REQUIRED ACTION — From the material below, reproduce exactly the stretch of lines that begins with the line holding "Accept All (391, 1173)" and ends with the line holding "Parókia (181, 181)", skipping the pictures.
<<<<
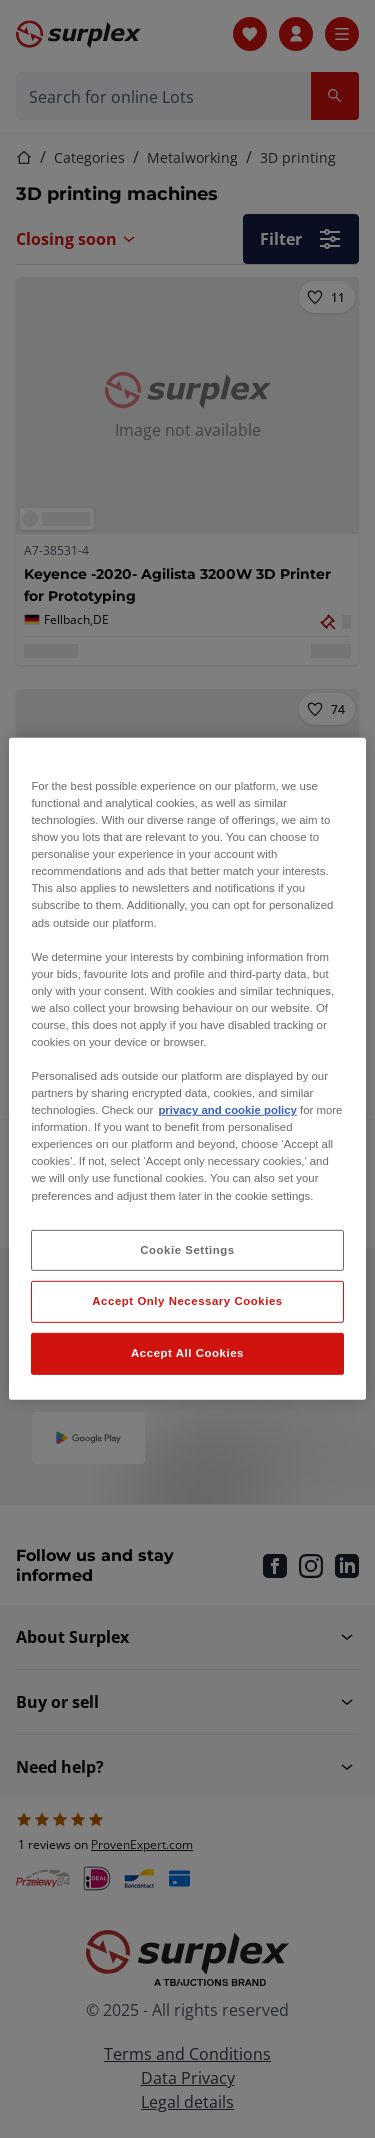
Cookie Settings (187, 1249)
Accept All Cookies (187, 1353)
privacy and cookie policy (227, 1110)
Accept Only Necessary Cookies (187, 1301)
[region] (187, 1069)
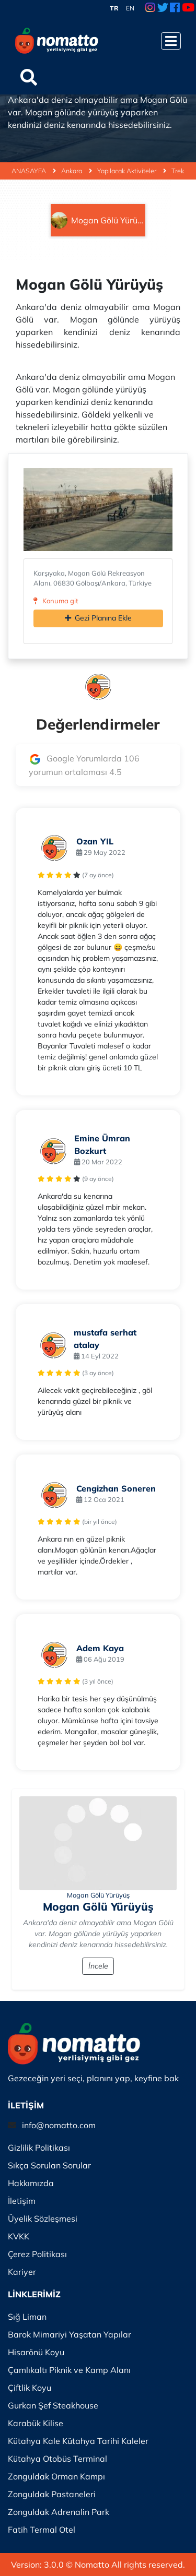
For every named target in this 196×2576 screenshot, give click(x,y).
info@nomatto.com (59, 2125)
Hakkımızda (31, 2183)
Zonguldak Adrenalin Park (58, 2512)
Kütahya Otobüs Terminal (57, 2458)
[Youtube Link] (188, 8)
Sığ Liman (27, 2316)
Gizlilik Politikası (39, 2147)
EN (130, 8)
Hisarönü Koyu (36, 2352)
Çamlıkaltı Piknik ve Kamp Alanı (69, 2370)
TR (114, 8)
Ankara (76, 170)
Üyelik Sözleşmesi (42, 2218)
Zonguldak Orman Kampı (56, 2476)
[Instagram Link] (150, 8)
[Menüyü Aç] (171, 41)
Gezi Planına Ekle (98, 618)
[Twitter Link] (162, 8)
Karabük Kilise (35, 2423)
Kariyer (22, 2272)
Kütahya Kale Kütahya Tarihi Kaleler (78, 2441)
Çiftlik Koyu (29, 2387)
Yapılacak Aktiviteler (131, 170)
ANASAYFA (33, 170)
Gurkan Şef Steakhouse (53, 2405)
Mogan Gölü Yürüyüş (98, 1895)
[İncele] (98, 1843)
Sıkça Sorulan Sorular (49, 2165)
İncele (98, 1966)
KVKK (18, 2236)
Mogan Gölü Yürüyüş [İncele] (98, 1906)
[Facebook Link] (175, 8)
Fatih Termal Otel (41, 2529)
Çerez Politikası (37, 2254)
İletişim (22, 2201)
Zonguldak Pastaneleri (52, 2494)
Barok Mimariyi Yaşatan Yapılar (69, 2334)
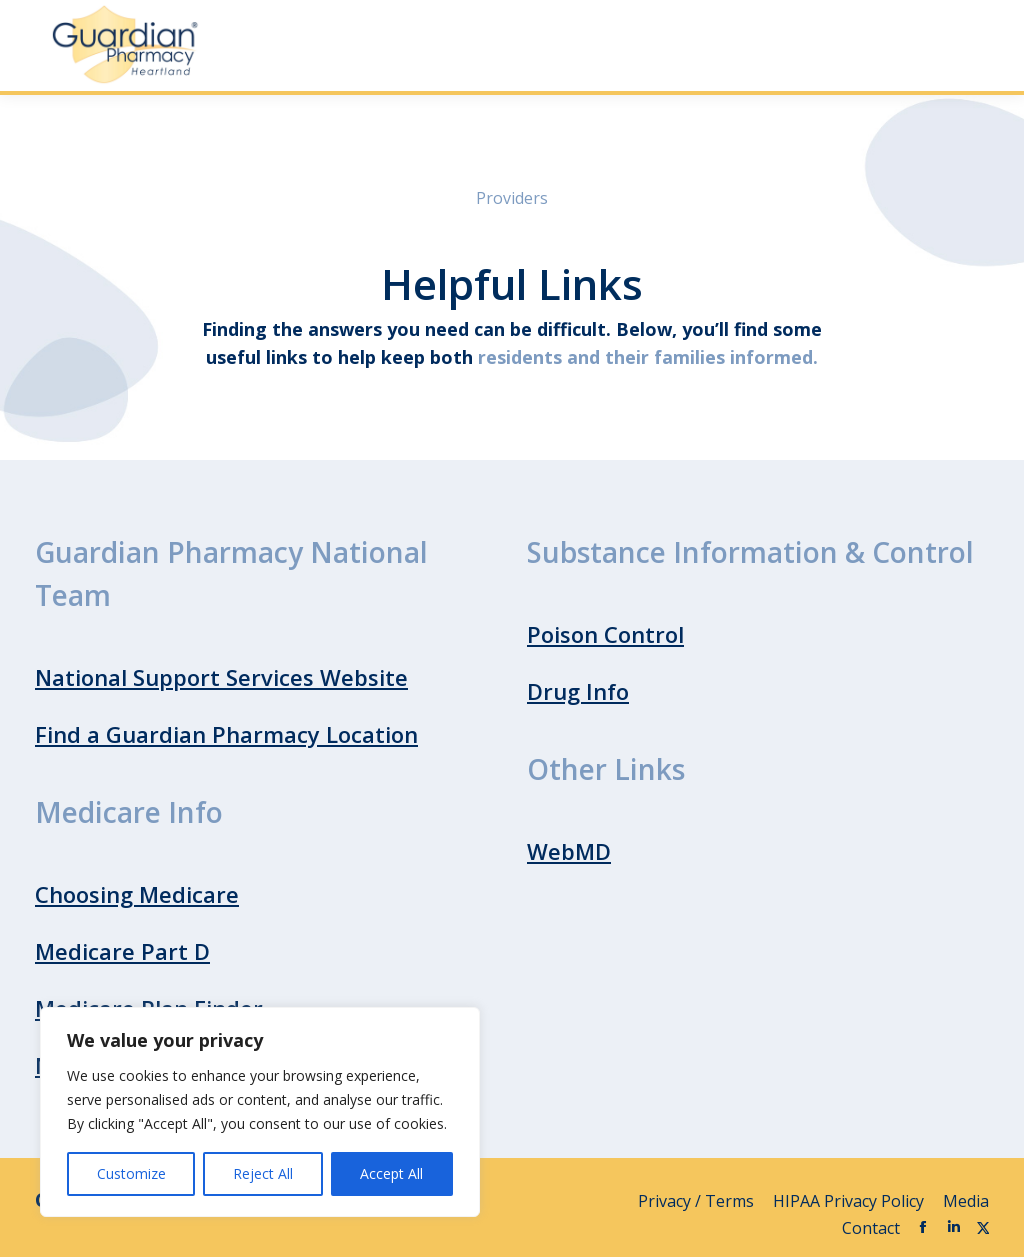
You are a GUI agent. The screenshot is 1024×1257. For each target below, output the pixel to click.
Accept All (391, 1173)
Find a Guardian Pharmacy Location (226, 734)
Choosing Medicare (137, 894)
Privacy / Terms (698, 1201)
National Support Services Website (221, 677)
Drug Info (578, 691)
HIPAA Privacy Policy (850, 1201)
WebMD (569, 851)
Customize (131, 1173)
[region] (260, 1112)
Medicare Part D (122, 951)
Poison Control (605, 634)
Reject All (263, 1173)
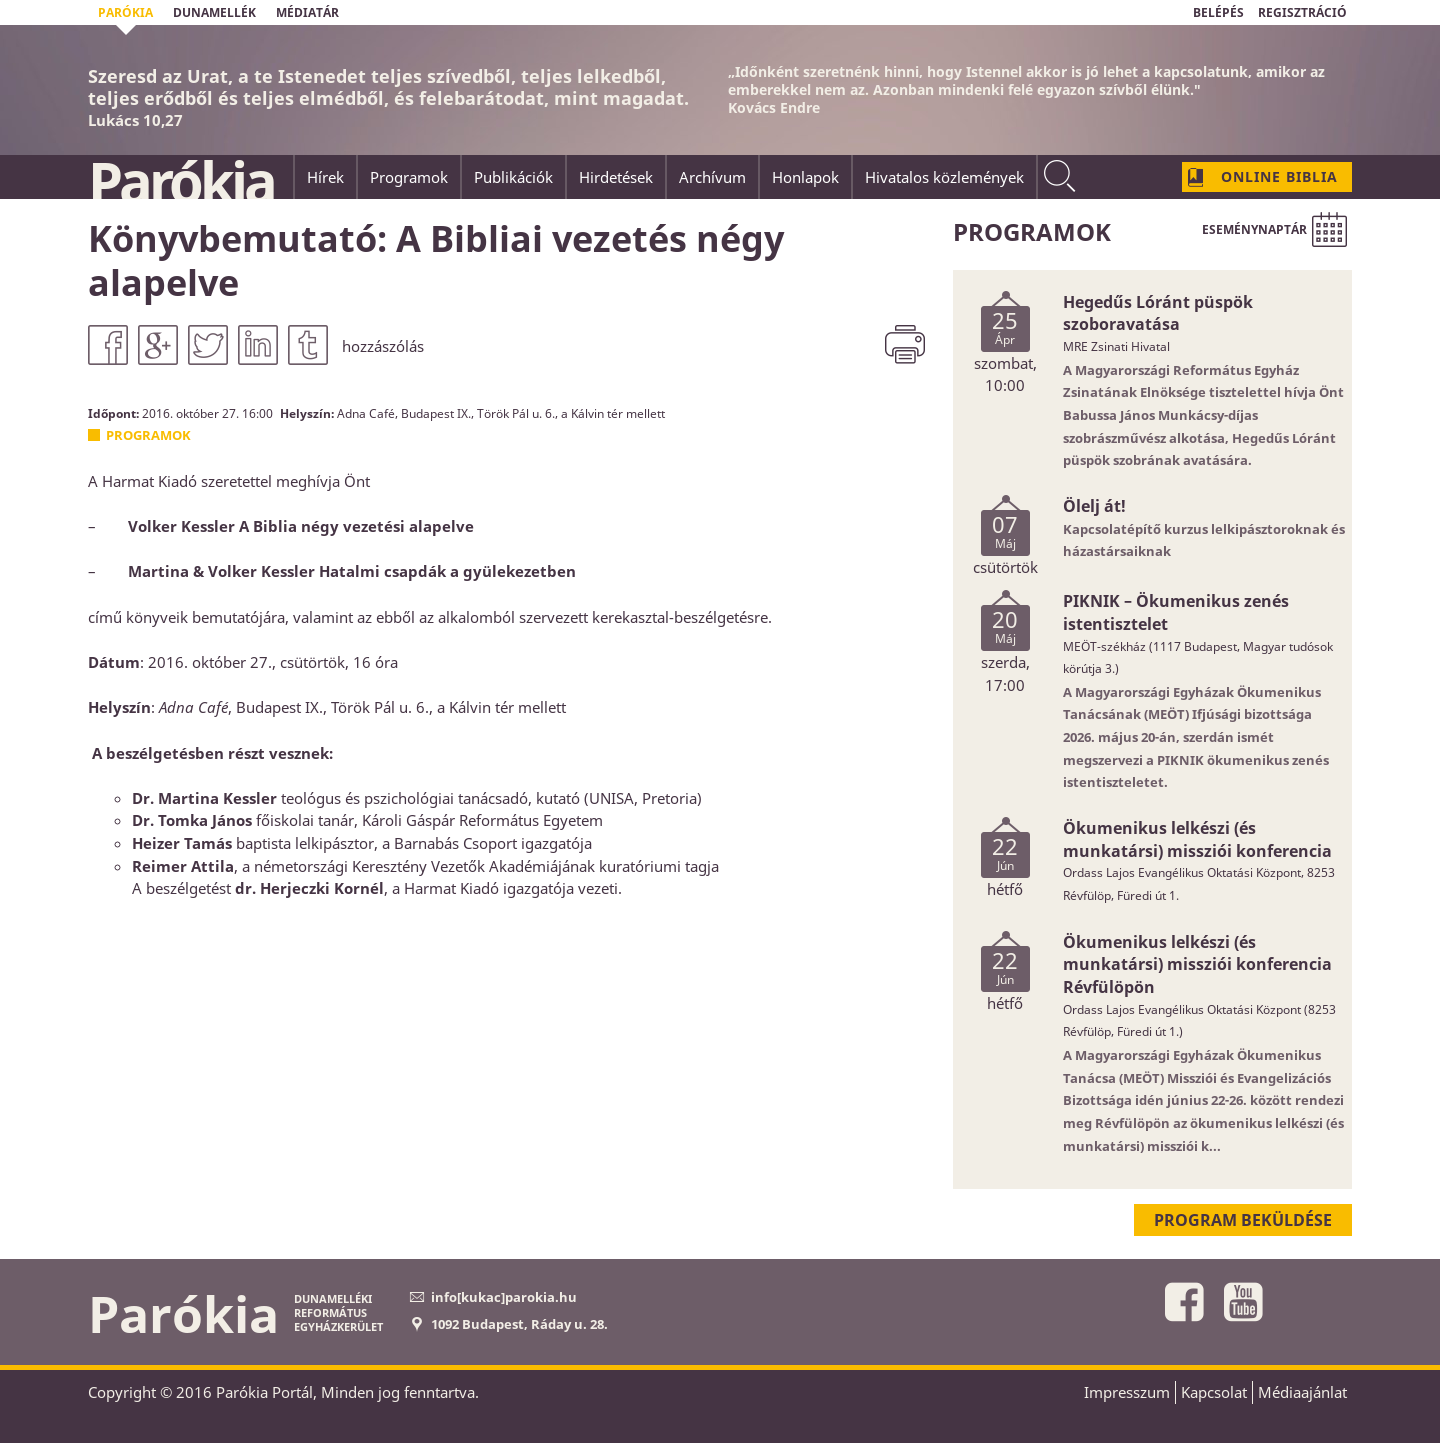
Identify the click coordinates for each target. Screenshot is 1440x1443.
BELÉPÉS (1218, 12)
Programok (148, 435)
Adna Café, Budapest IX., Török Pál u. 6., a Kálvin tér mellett (501, 413)
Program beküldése (1243, 1220)
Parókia (181, 181)
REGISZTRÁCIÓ (1302, 12)
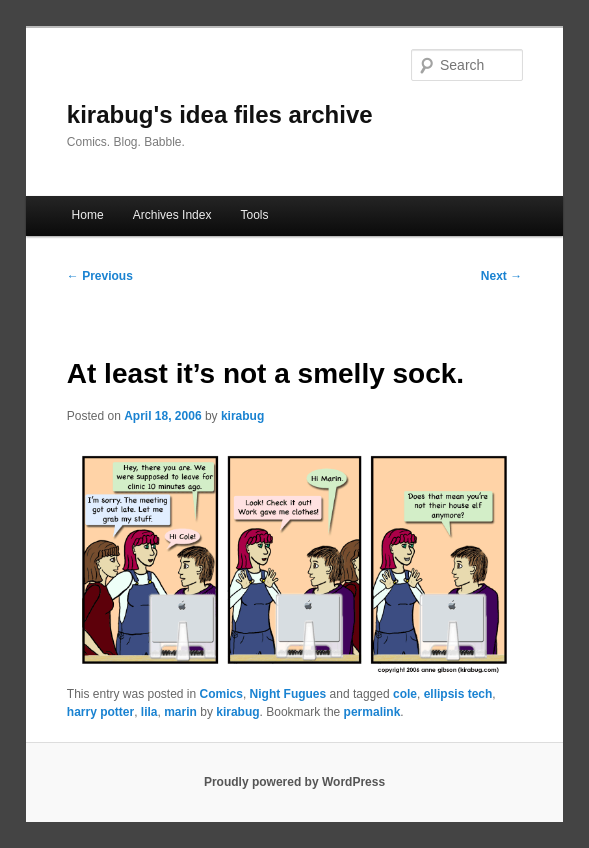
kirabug (242, 416)
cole (405, 694)
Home (88, 215)
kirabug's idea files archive (220, 114)
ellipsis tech (458, 694)
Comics (221, 694)
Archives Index (172, 215)
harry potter (100, 712)
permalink (372, 712)
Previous (100, 276)
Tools (255, 215)
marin (180, 712)
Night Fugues (288, 694)
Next (501, 276)
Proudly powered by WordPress (294, 782)
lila (149, 712)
>>>>
EXERCISE RESPONSE —
Accept All (391, 1173)
Find a Guardian Pharmacy Location (226, 734)
Choosing Medicare (137, 894)
Privacy / Terms (698, 1201)
National Support Services Website (221, 677)
Drug Info (578, 691)
HIPAA Privacy Policy (850, 1201)
WebMD (569, 851)
Customize (131, 1173)
[region] (260, 1112)
Medicare Part D (122, 951)
Poison Control (605, 634)
Reject All (263, 1173)
Identify the click coordinates for each target. Screenshot is 1440x1443.
BELÉPÉS (1218, 12)
Programok (148, 435)
Adna Café, Budapest IX., Török Pál u. 6., a Kálvin tér mellett (501, 413)
Program beküldése (1243, 1220)
Parókia (181, 181)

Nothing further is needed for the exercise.